O 4G possibilitou a criação de empresas como Waze e Uber e o 5G poderá dar vida a outras empresas disruptivas. “Ele vai dar um salto na questão da digitalização do campo”, diz Sérgio Marcus Barbosa, gerente-executivo da ESALQTec Incubadora Tecnológica, ecossistema que reúne centenas de agtechs no Vale do Piracicaba, interior de São Paulo.
Barbosa afirma que uma das grandes vantagens é que a tecnologia permitirá mais equipamentos conectados por quilômetro quadrado. “Vai permitir que as tecnologias geradas pelas startups do agro, as agtechs, tenham maior eficácia”, diz ele. E prossegue. “A digitalização do campo é a capacidade de transmitir dados com maior eficiência e rapidez para que você possa tomar a melhor decisão.”
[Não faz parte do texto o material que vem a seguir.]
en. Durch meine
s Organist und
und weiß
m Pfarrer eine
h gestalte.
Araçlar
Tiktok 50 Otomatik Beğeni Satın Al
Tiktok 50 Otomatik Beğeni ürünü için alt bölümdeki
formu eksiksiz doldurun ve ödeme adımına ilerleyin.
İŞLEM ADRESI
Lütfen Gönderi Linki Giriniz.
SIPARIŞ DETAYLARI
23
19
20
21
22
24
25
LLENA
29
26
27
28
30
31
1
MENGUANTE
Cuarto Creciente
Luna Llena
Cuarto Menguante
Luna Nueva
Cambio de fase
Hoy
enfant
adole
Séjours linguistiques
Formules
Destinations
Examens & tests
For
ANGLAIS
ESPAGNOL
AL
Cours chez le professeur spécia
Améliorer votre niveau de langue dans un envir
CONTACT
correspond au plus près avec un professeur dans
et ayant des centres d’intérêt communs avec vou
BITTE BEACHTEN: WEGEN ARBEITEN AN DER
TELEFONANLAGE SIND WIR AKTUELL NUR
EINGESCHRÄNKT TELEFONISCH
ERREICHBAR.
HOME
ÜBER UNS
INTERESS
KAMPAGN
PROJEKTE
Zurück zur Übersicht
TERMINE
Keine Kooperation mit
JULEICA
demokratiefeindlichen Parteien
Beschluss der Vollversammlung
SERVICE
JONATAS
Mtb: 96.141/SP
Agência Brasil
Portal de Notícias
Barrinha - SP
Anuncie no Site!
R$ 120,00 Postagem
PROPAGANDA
Listada no Novo Mercado da B3, com 12,5 mil funcionários e valor de mercado de R$ 7,5 bilhões, a São Martinho sabe disso. As decisões que são tomadas numa safra são irreversíveis. Não dá para voltar atrás depois de definir, por exemplo, quanto produzirá de açúcar – todo exportado para a África, Ásia e Oriente Médio – ou de etanol, vendido no mercado nacional.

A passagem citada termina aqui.